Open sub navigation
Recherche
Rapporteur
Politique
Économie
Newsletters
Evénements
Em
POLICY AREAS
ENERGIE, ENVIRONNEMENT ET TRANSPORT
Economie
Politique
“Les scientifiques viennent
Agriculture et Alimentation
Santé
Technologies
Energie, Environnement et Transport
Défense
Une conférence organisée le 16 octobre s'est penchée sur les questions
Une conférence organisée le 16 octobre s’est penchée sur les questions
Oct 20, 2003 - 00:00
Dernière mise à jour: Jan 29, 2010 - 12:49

====

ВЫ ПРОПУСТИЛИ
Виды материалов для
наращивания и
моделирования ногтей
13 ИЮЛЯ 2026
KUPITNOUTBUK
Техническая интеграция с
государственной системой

====

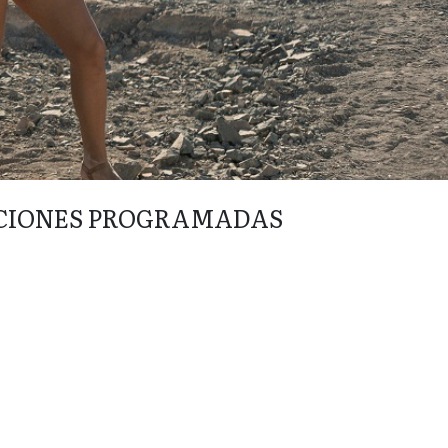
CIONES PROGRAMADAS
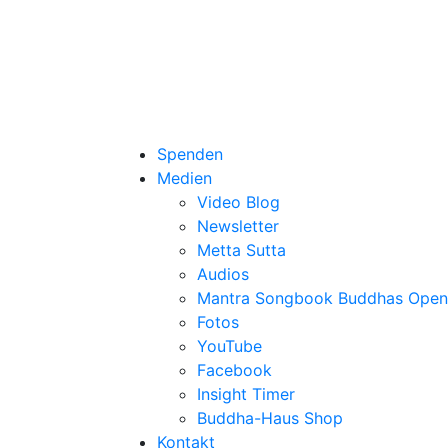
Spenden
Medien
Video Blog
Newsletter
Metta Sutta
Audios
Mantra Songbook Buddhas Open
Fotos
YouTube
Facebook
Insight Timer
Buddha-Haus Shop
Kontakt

====

__Action item__: Retrieve all lines from the data that contain the string "questions".

__Result__:
Une conférence organisée le 16 octobre s'est penchée sur les questions
Une conférence organisée le 16 octobre s’est penchée sur les questions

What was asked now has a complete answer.